In the New Testament the same people who are called “Jews” one hundred and seventy-four times are also called “Israel” no fewer than seventy-five times. Anglo-Israelism asserts that a “Jew” is only a descendant of Judah, and is not an “Israelite”; but Paul says more than once: “I am a man which am a Jew.” Yet he says: “For I also am an Israelite.” “Are they Israelites? so am I”

Going beyond the error itself, Baron also explains well the danger of this error, the important thing to remember regarding this issue:

 It diverts man’s attention from the one thing needful, and from the only means by which he can find acceptance with God. This it does by teaching that “a nation composed of millions of practical unbelievers in Christ, and ripe for apostasy, in virtue of a certain fanciful identity between the mixed race composing that nation and a people carried into captivity two thousand five hundred years ago, is in the enjoyment of God’s special blessing and will enjoy it on the same grounds for ever, thus laying another foundation for acceptance with God beside that which He has laid, even Christ Jesus.” After all, in this dispensation it is a question only as to whether men are “in Christ” or not.
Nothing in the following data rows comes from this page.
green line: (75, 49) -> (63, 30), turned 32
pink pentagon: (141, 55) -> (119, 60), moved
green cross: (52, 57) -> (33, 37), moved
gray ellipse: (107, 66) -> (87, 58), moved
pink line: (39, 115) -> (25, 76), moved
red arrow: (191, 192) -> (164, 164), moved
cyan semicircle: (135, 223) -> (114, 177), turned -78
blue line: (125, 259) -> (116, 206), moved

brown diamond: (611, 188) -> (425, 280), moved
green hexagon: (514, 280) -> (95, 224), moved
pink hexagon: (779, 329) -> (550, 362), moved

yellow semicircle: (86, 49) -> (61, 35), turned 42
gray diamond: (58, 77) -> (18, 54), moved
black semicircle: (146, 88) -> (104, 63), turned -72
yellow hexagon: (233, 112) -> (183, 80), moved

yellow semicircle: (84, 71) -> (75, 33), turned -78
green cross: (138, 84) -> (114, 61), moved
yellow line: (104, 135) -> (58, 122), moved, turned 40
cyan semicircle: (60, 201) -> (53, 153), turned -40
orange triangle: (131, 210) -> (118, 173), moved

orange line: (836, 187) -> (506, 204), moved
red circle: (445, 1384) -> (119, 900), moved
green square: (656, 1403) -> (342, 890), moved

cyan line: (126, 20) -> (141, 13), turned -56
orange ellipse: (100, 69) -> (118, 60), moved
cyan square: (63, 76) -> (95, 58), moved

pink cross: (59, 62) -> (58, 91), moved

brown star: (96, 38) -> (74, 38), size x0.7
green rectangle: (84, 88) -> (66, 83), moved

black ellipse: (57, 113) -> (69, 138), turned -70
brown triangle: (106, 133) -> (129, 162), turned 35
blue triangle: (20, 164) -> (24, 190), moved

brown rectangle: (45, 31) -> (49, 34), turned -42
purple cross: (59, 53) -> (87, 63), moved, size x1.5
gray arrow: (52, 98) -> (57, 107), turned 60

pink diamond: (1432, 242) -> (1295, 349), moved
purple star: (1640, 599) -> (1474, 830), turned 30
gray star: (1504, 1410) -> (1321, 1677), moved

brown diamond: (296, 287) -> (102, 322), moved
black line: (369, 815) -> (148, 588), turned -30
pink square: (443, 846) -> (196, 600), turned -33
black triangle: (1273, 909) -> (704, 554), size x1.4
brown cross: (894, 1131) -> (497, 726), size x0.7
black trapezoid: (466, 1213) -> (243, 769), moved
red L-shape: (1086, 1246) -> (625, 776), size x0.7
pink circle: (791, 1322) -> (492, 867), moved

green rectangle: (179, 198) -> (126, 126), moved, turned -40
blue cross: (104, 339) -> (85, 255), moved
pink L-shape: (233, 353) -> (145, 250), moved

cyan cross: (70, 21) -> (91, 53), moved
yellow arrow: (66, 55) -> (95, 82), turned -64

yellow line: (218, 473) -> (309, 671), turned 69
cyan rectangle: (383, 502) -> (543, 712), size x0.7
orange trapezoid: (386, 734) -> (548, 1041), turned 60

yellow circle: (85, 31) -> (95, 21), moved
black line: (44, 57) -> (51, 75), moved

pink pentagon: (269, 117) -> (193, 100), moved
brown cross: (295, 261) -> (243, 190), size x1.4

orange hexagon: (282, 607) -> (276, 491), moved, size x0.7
If they are Christians, whether Jews or Gentiles, their destiny is not linked either with Palestine or with England, but with that inheritance which is incorruptible and undefiled and which fadeth not away; and if they are not Christians, then, instead of occupying their thoughts with vain speculations as to a supposed identity of the British race with the “lost” Ten Tribes, it is their duty to seek the one and only Saviour whom we must learn to know, not after the flesh, but in the Spirit, and without whom a man, whether an Israelite or not, is undone.

  1. September 1, 2012 at 1:49 am

    Thanks for this review. I think I’ve run into the lost 10 tribes myth not so much as it historically began with the thesis that it is Anglos, but among some Black Hebrews I encounter at Hollywood and campus ministry in southern California. Once again, thank you for this.

    • September 1, 2012 at 2:16 pm

      Interesting, I’ve not heard of a lost tribes variation among Black Hebrews; but certainly the idea has many geographic-place variations. Baron also mentioned that the idea of the lost ten tribes first developed in the 10th century AD, when Muslim Arabs attempted to connect the lost tribes to their geographic region.

      • September 3, 2012 at 2:27 pm

        Wow…interesting how Satan recycle this 10 lost tribe myth in different context

  2. September 1, 2012 at 6:21 am

    I thought Joseph Smith already answered this for us when he found the tablets for the Book of Mormon! (:
    Seriously, that view seems to be the extreme opposite of replacement theology…the children of Israel aren’t replaced at all–they were just hidden for a few millennia. I know it is bad form to argue against something by mocking it, but if ever anything qualified…

    • September 1, 2012 at 2:24 pm

      Well, this idea, especially in the Anglo-Saxon form discussed by David Baron, is a transference (replacement) from the original group to another. Instead of transferring to the church — from a specific nation, Israel, to a non-nation entity the Church — this view changes the identity of the original group by substituting (replacing) another specific ethnic group (in this case, Anglo-Saxons). It is more than just saying they were hidden, but a way of redefining and replacing (or perhaps it could be called supplementing/adding) one ethnic group which is known, the Jews as known throughout history, with another ethnic group.

  3. February 21, 2014 at 12:04 pm

    Hi Lynda,

    I appreciated the pointer to Baron’s work on the Ten Tribes–which I haven’t read yet.

    I included a section in my Revelation commentary which also attempted to deal with this error:


    Blessings – Tony

    • February 21, 2014 at 12:13 pm

      Thanks for the comment and the link, Tony. Just looked at it, that’s a good review and response to this error.